Saturday, February 23, 2008
Underrated, Underappreciated Movies, Day 2: Bug
Bug is an adaptation of Tracy Letts's well-loved play of the same name. It debuted at Cannes in May 2006 and received a release in over 1500 American theaters a year later. Thrown into the fray with Pirates 3, Shrek 3 and Spiderman 3 still in theaters, it managed to pull down an opening weekend of 4 million dollars but plummeted significantly after that. Word of mouth and middling critical reception seems to have sunk the film. Why? Let's find out.
What Turned Them Away?
- The marketing. This is by far the biggest reason for the film's chilly reception. You first have to understand that Bug is a ****ing weird film. Marketers design their campaigns around broad genres: adventure, romance, drama, horror. Bug doesn't fit into any of these conventional categories, so Lions Gate decided to stick it into what seemed to work best: horror. If Americans were more tolerant of the "horrifying dramatic black-comedy paranoid love story" genre, Bug may have found a great deal more success, but alas, it was not meant to be.
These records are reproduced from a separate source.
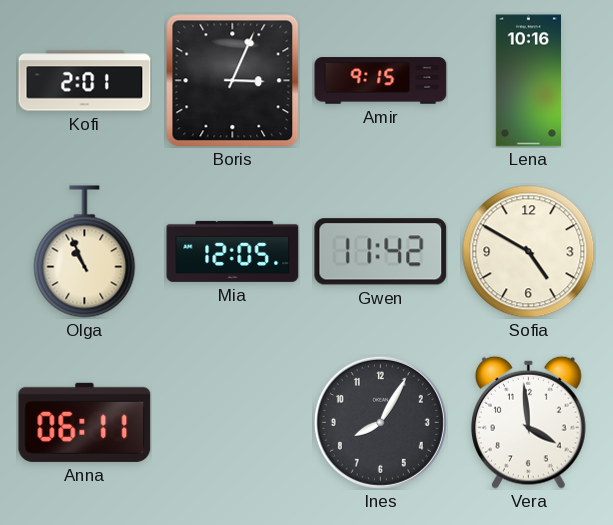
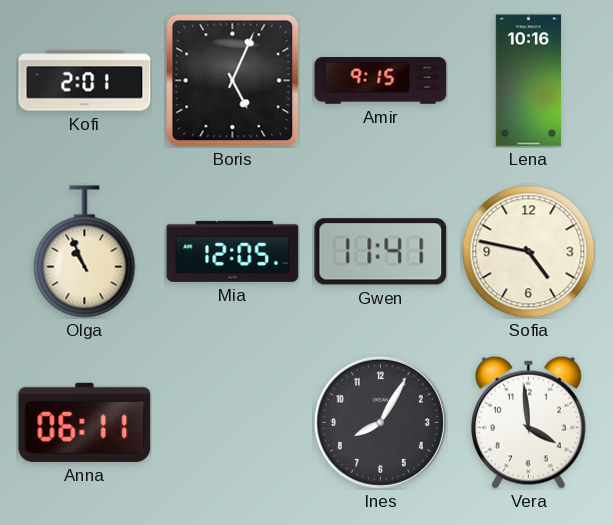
Boris: 3:04 -> 5:04
Gwen: 11:42 -> 11:41
Sofia: 4:50 -> 4:47
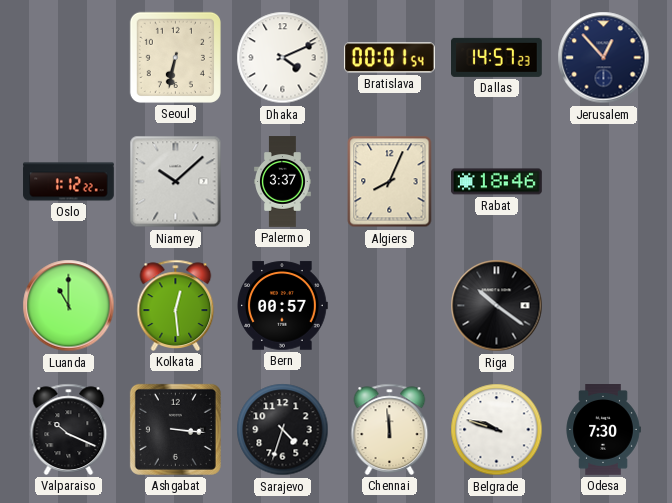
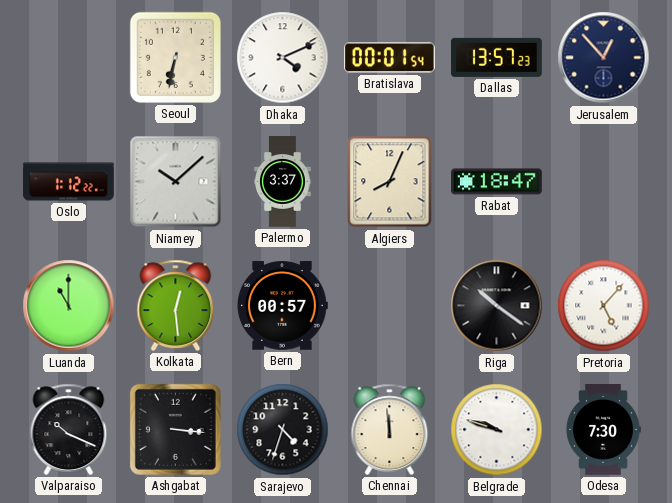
Dallas: 14:57 -> 13:57
Rabat: 18:46 -> 18:47
Pretoria: none -> 5:07
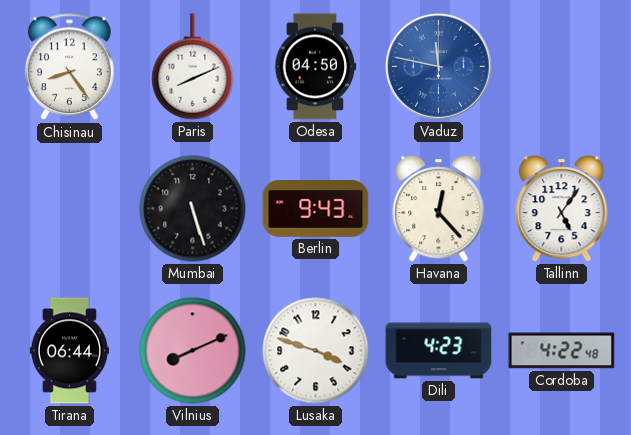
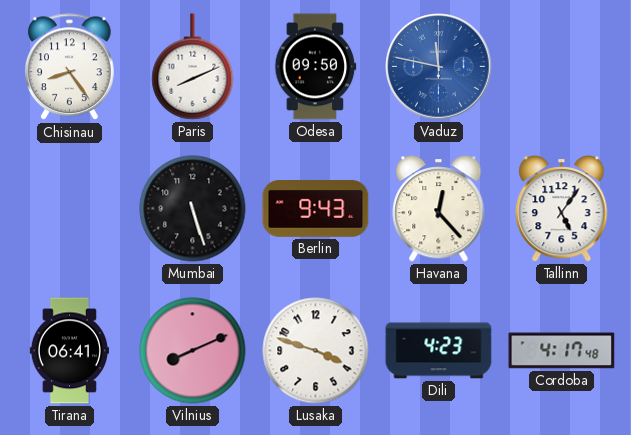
Odesa: 04:50 -> 09:50
Tirana: 06:44 -> 06:41
Cordoba: 4:22 -> 4:17
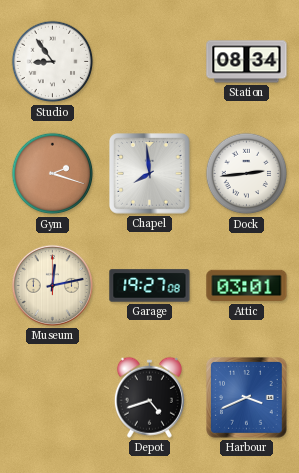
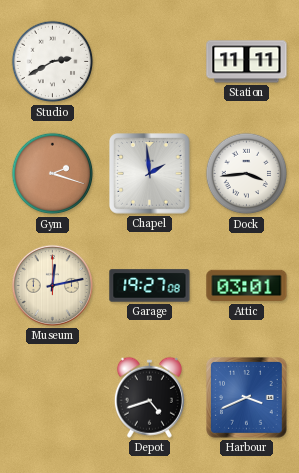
Studio: 8:54 -> 2:40
Station: 08:34 -> 11:11
Chapel: 7:59 -> 1:59
Dock: 2:44 -> 3:44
- The movie itself. Once the marketing got asses into seats, people were alarmed to discover that they were not watching a horror movie. What they saw was half an hour of talky drama, followed by a few weird things that escalated into a bizarre, twisted fever dream of a movie. Certainly not your average summer fare, and with the 60% revenue dropoff from one weekend to another, highly unappreciated. This film is as far out of the box as you get. Bug sees the box, screams and flies away.
- It WAS a play. Ready for the shocker of the century? Plays tend to thrive on their dialogue. Bug is very, very dialogue-heavy, which is dangerous for any film to pull off. You have to give yourself completely to the actors and suspend all disbelief, and it gets especially difficult in this movie. To be fair, I do think it is one of the movie's faults - it really would have benefited from a more radical adaptation from the play.
What Should Have Kept Them?
+ It's unique. As I mentioned before, this went up against a handful of blockbuster threequels and got absolutely destroyed. It's a pretty telling statement for the rewards that originality receives in American media when three derivative formula movies gross a small nation's worth of profit and Bug can't even pull down five million. If I had to invent a genre in as few words as possible for Bug, it would be "absurdist psychological horror". You simply can't do it justice with anything less. It develops two compelling, tormented characters and sends them straight to Hell. Like recent darling There Will Be Blood, there are plenty of humorous moments interlaced with absolutely horrifying ones; it's as if the movie is challenging you to laugh at its insanity. Ashley Judd screaming "I am the super mother bug!!!" in the middle of a heated monologue about governmental conspiracy is about as bizarre as you can get, and surely is an unforgettable moment in the midst of a bunch of forgettable movies.
+ It's powerful. Bug is only a "horror" movie in that some truly unspeakable things happen to the characters we see. The movie allots time to let these people build: Agnes White, bereaved mother and on the run from her terrifying ex-husband, and off-kilter war veteran Peter Evans. Agnes is going through a difficult time emotionally, after the disappearance of her son and her husband's release from prison, and she finds emotional solace in Peter's presence. Sadly, Peter's not all there, convinced that the government is planting "bugs" in him; before you know it, he's got her on a psychological rollercoaster. Agnes is clearly a good, if troubled, person and the things she sees in her exposed state sting us by proxy. One scene, for instance, involves the removal of a bug's "egg sac" and is absolutely terrifying. It is filmed in cold, lengthy shots, not giving the viewer a chance to rest as we watch the painful process. There are never any "safe points" in the movie, riding a steadily mounting wave of fear to the several scary climaxes.
+ Ashley Judd. Who the hell knew she could act? And act she does in Bug; in fact, she acts incredibly well. It is certainly one of the strongest performances of the 2007 movie year, one that she was never going to be honored for but may have deserved it in some alternate world. Agnes White is the crux of the movie; it gives you a half hour to buy into her plight and understand why she so willingly buys into Peter's lunatic ravings. She represents the last bastion of rationale in the twisted chain of events that unfolds, and Judd plays her part with a tempered, wary sort of delusion. She gives off the impression that though she is externally agreeing to whatever she's told, there's some part left of her that simply can't buy into it all - a superb feat from an actress who hasn't been able to prove herself quite like this before.
Bug is a movie that you have to come into with a very open mind. If you expect typical horror tropes, you're going to be deeply disappointed. Allow the movie to be what it is, and you may find yourself shocked, disturbed and perhaps even entertained in a sick sort of way. As I said before, its play roots cause it to be a little long in the tooth in some spots, but a majority of the dialogue is riveting and clever. Bug is truly one of 2007's most underrated pictures.